UK businesses and consumers will benefit from a trade continuity agreement maintaining current arrangements with countries in the Caribbean soon after Britain leaves the EU.
Trade Policy Minister George Hollingbery signed the CARIFORUM-UK Economic Partnership Agreement (EPA) today (Friday 22 March) with Ministers and representatives from Barbados, Belize, The Commonwealth of Dominica, Grenada, The Republic of Guyana, Jamaica, Saint Christopher and Nevis, Saint Lucia, Saint Vincent and the Grenadines.
The news has been welcomed by businesses and business groups including the West Indies Rum & Spirits Producers Association (WIRSPA), one of the oldest private sector trade associations in the Caribbean. WIRSPA represent some brands well known to UK consumers including Appleton, Angostura and Mount Gay Rum.
The agreement will allow these businesses and many others across the Caribbean to trade like they do now, without any additional barriers or tariffs.
It eliminates all tariffs on all goods imported from the signing CARIFORUM States into the UK, while those Caribbean states will continue gradually to cut import tariffs on most of the region’s imports from the UK.
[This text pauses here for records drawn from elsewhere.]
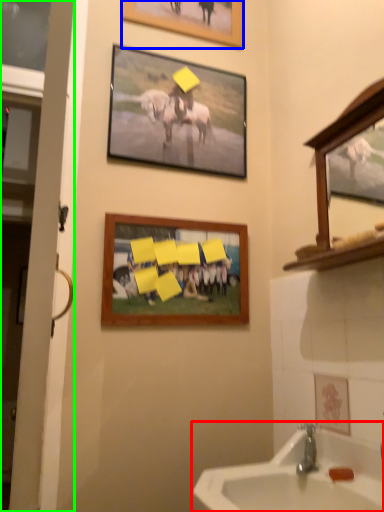 Question: Estimate the real-world distances between objects in this image. Which object is farther from sink (highlighted by a red box), picture frame (highlighted by a blue box) or door (highlighted by a green box)?

Choices:
 (A) picture frame
 (B) door

Answer: (A) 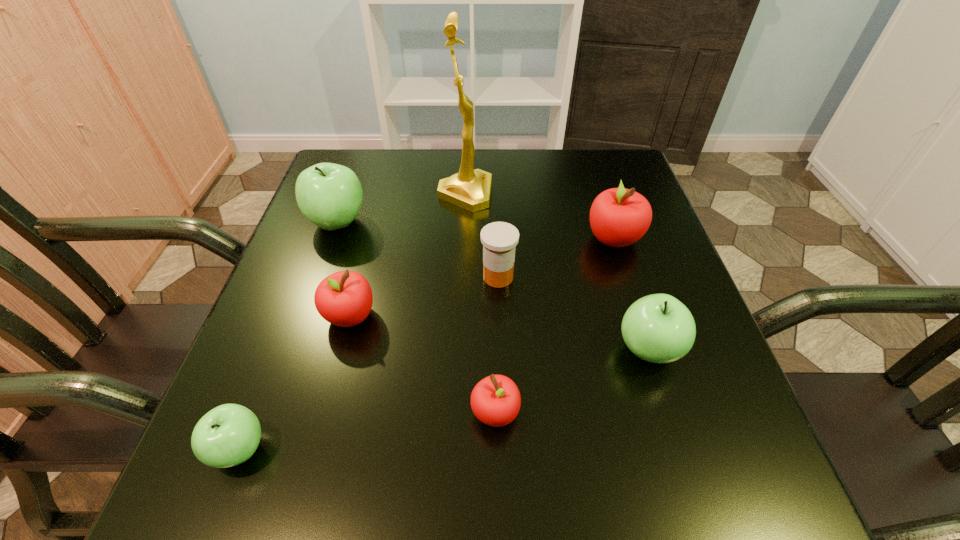 The image size is (960, 540). Identify the location of vacant region located 0.350m on the label of the orange medicine. (308, 277).

In order to click on vacant space located 0.320m on the label of the orange medicine in this screenshot , I will do `click(323, 277)`.

Locate an element on the screen. Image resolution: width=960 pixels, height=540 pixels. vacant region located on the left of the fourth apple from left to right is located at coordinates (426, 412).

You are a GUI agent. You are given a task and a screenshot of the screen. Output one action in this format:
    pyautogui.click(x=<x>, y=<y>)
    Task: Click on the free space located on the back of the smallest green apple
    
    Given the screenshot: What is the action you would take?
    pyautogui.click(x=265, y=382)

Locate an element on the screen. This screenshot has width=960, height=540. object that is at the far edge is located at coordinates tap(470, 189).

The width and height of the screenshot is (960, 540). In order to click on object situated at the near edge in this screenshot , I will do `click(228, 435)`.

Find the location of a particular element. Image resolution: width=960 pixels, height=540 pixels. object positioned at the near left corner is located at coordinates (228, 435).

The height and width of the screenshot is (540, 960). In the image, there is a desktop. What are the coordinates of `free space at the far edge` in the screenshot? It's located at (519, 200).

You are a GUI agent. You are given a task and a screenshot of the screen. Output one action in this format:
    pyautogui.click(x=<x>, y=<y>)
    Task: Click on the free space at the near edge of the desktop
    This screenshot has height=540, width=960.
    Given the screenshot: What is the action you would take?
    pyautogui.click(x=437, y=514)

Identify the location of vacant space at the left edge of the desktop. (332, 237). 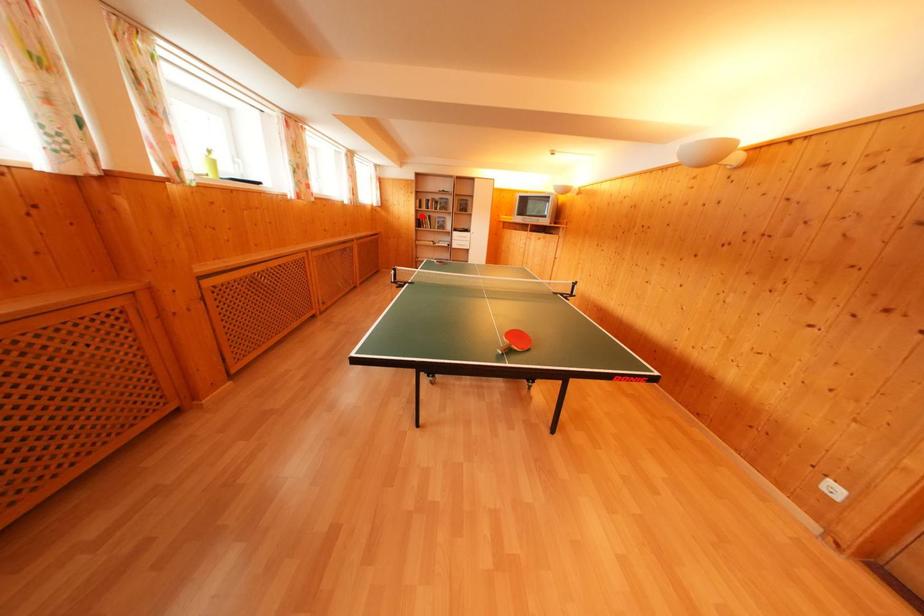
The UK is an important export market for the Caribbean, and the UK bought 100% of Saint Lucia’s banana exports, as well as 69% of Belize’s banana exports in 2017. In addition, 81% of Guyanan, and 64% Jamaican sugar cane exports went to the UK.
These preferential terms are part of the UK government’s commitment to supporting developing countries to reduce poverty through trade. It will help them to grow their economies, create jobs, increase incomes and reduce reliance on overseas aid in the long-term.
Minister for Trade Policy, George Hollingbery said:
I am delighted to sign this agreement today as it will allow businesses to continue trading like they do today after we leave the European Union.
It will help to support jobs in the UK and throughout the Caribbean, as well as ensuring that the British supermarkets shelves continue to be stocked with the best Caribbean produce such as bananas, sugar and rum.
We have a long-standing commitment to reduce poverty through trade and this agreement will support jobs in key Commonwealth countries, such as Saint Lucia, Belize, Grenada, Dominica, Barbados and Guyana for whom the UK currently accounts for more than a quarter of their trade in goods with the EU.
One company set to benefit from the Caribbean continuity agreement is Belize Sugar Industries.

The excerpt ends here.